Design Large-Scale Video Deduplication — Google

Google doesn't publicly release the exact internal interview question titled "Design Large-Scale Video Deduplication," but it aligns closely with common ML system design problems discussed in prep resources and research papers for roles involving system design, ML systems, content moderation, and machine learning. No full problem statement with input/output examples or explicit constraints appears verbatim across public sources like Glassdoor, LeetCode forums, or GitHub interview repos.[1][2]

Typical Problem Framing

This question typically asks you to design a scalable system to detect and deduplicate near-identical videos (e.g., reuploads, edited copies) across a platform like YouTube, handling billions of videos daily while minimizing storage costs and enabling fast moderation.[5][9]

Key elements include:

Functional requirements: Given a new video, identify if it matches existing ones (exact duplicates or near-duplicates with transformations like cropping, compression, watermarks).
Non-functional requirements: Process 1M+ uploads/day, sub-second query latency, 99.99% availability, handle petabytes of data.

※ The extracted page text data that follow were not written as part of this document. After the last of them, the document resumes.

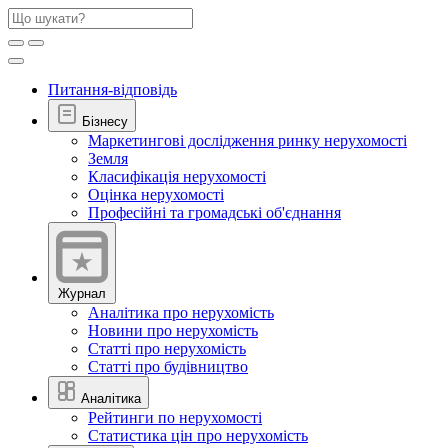
Питання-відповідь
Бізнесу
Маркетингові дослідження ринку нерухомості
Земля
Класифікація нерухомості
Оцінка нерухомості
Професійні та громадські об'єднання
Журнал
Аналітика про нерухомість
Новини про нерухомість
Статті про нерухомість
Статті про будівництво
Аналітика
Рейтинги по нерухомості
Статистика цін про нерухомість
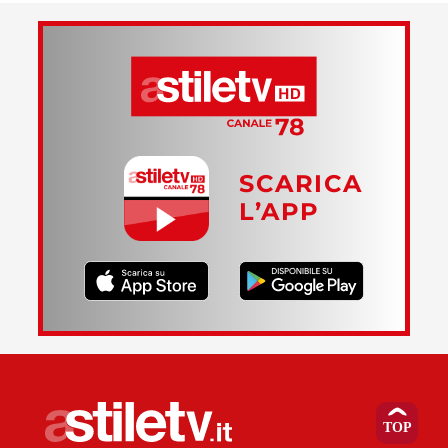
SCARICA
L’APP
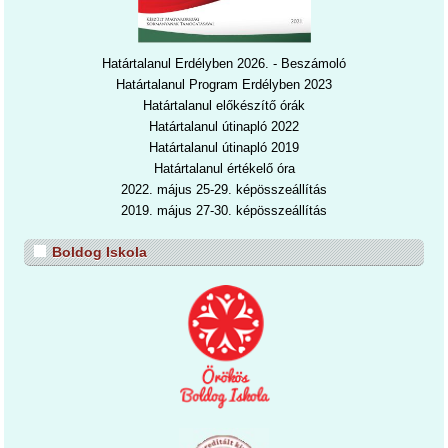
Határtalanul Erdélyben 2026. - Beszámoló
Határtalanul Program Erdélyben 2023
Határtalanul előkészítő órák
Határtalanul útinapló 2022
Határtalanul útinapl
ó 2019
Határtalanul értékelő óra
2022. május 25-29. képösszeállítás
2019. május 27-30. képösszeállítás
Boldog Iskola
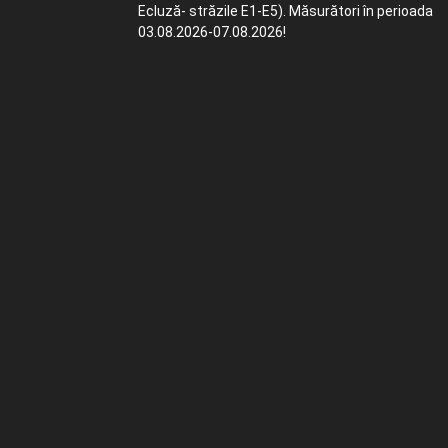
Ecluză- străzile E1-E5). Măsurători în perioada
03.08.2026-07.08.2026!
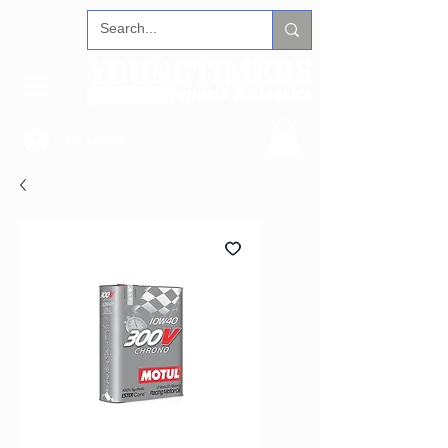
Se connecter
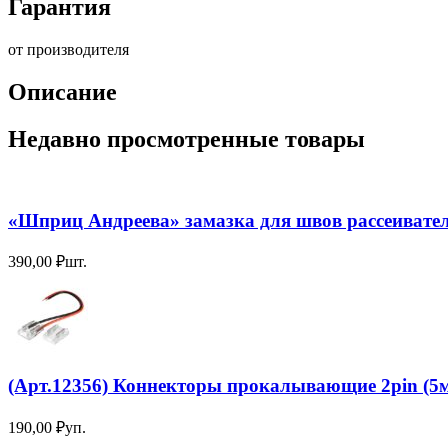
Гарантия
от производителя
Описание
Недавно просмотренные товары
«Шприц Андреева» замазка для швов рассеивате
390,00
₽
шт.
(Арт.12356) Коннекторы прокалывающие 2pin (5м
190,00
₽
уп.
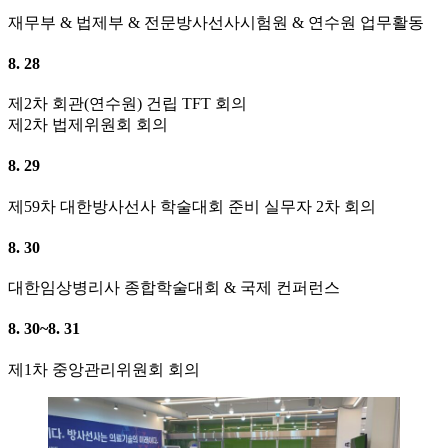
재무부 & 법제부 & 전문방사선사시험원 & 연수원 업무활동
8. 28
제2차 회관(연수원) 건립 TFT 회의
제2차 법제위원회 회의
8. 29
제59차 대한방사선사 학술대회 준비 실무자 2차 회의
8. 30
대한임상병리사 종합학술대회 & 국제 컨퍼런스
8. 30~8. 31
제1차 중앙관리위원회 회의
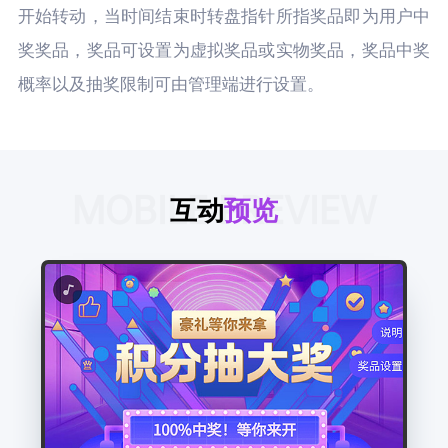
开始转动，当时间结束时转盘指针所指奖品即为用户中
奖奖品，奖品可设置为虚拟奖品或实物奖品，奖品中奖
概率以及抽奖限制可由管理端进行设置。
MOBILE PREVIEW
互动
预览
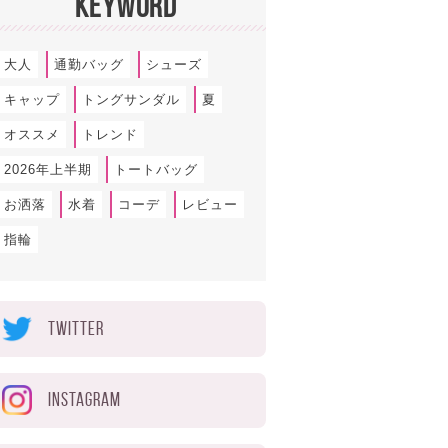
KEYWORD
大人
通勤バッグ
シューズ
キャップ
トングサンダル
夏
オススメ
トレンド
2026年上半期
トートバッグ
お洒落
水着
コーデ
レビュー
指輪
TWITTER
INSTAGRAM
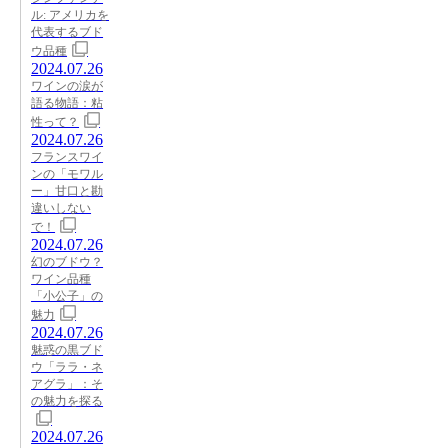
ル: アメリカを
代表するブド
ウ品種
2024.07.26
ワインの涙が
語る物語：粘
性って？
2024.07.26
フランスワイ
ンの「モワル
ー」甘口と勘
違いしない
で！
2024.07.26
幻のブドウ？
ワイン品種
「小公子」の
魅力
2024.07.26
魅惑の黒ブド
ウ「ララ・ネ
アグラ」：そ
の魅力を探る
2024.07.26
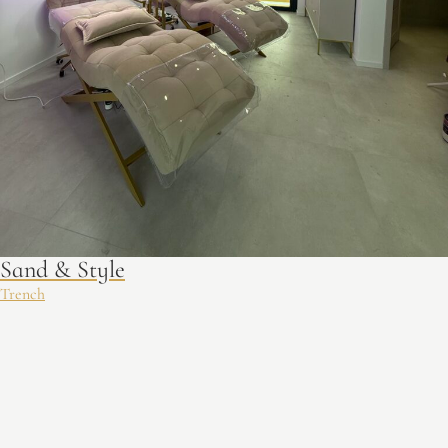
Sand & Style
Trench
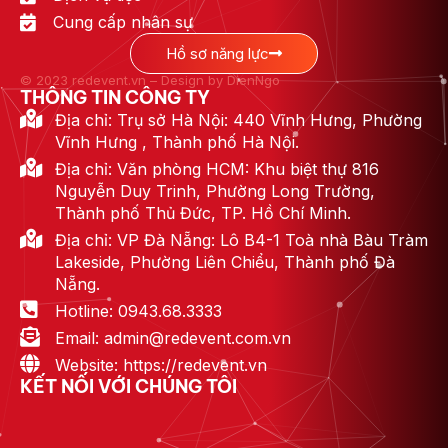
Cung cấp nhân sự
Hồ sơ năng lực
© 2023 redevent.vn – Design by DienNgo
THÔNG TIN CÔNG TY
Địa chỉ: Trụ sở Hà Nội: 440 Vĩnh Hưng, Phường
Vĩnh Hưng , Thành phố Hà Nội.
Địa chỉ: Văn phòng HCM: Khu biệt thự 816
Nguyễn Duy Trinh, Phường Long Trường,
Thành phố Thủ Đức, TP. Hồ Chí Minh.
Địa chỉ: VP Đà Nẵng: Lô B4-1 Toà nhà Bàu Tràm
Lakeside, Phường Liên Chiểu, Thành phố Đà
Nẵng.
Hotline: 0943.68.3333
Email: admin@redevent.com.vn
Website: https://redevent.vn
KẾT NỐI VỚI CHÚNG TÔI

Inferred Input/Output Examples

Public ML system design mocks and papers suggest these formats (no canonical examples exist publicly).[2][4]

Input:

Video file (e.g., MP4, 10-60s duration).
Metadata: uploader ID, title, tags, upload timestamp.
Query: "Check if this matches any of 10B stored videos."

Output: { "query_video_id": "vid_123", "matches": [ { "matched_video_id": "vid_456", "similarity_score": 0.95, "match_type": "near_duplicate", "transformation_detected": ["cropped", "resized"], "confidence": 0.98 } ], "action": "deduplicate" // or "store_new" }

Core Constraints

Drawn from research on large-scale video dedup systems like Maze and ViDeDup.[9][5]

Scale: 10B+ videos, 1PB+ storage, 1M queries/day.
Video variations: Handle edits (speed change ±20%, frame rate shifts, overlays, mirroring).
Performance: <500ms end-to-end latency, 99% precision/recall on duplicates.
Resources: Distribute across 1000s of nodes; use 256-dim embeddings per keyframe.
Edge cases: Very short videos (<5s), high-motion content, low-quality uploads.

Standard Solution Outline

Step 1: Video Fingerprinting

Extract keyframes (e.g., every 0.5s or scene changes).
Generate embeddings via CNN (ResNet/ViT) + temporal pooling.[3]

Step 2: Indexing & Search

Locality-Sensitive Hashing (LSH) or ANN (FAISS) for high-dim vectors.
Shard by hash buckets across clusters.[1]

Step 3: Matching & Dedup

Threshold similarity (e.g., cosine >0.9).
Use MapReduce for batch processing.[1]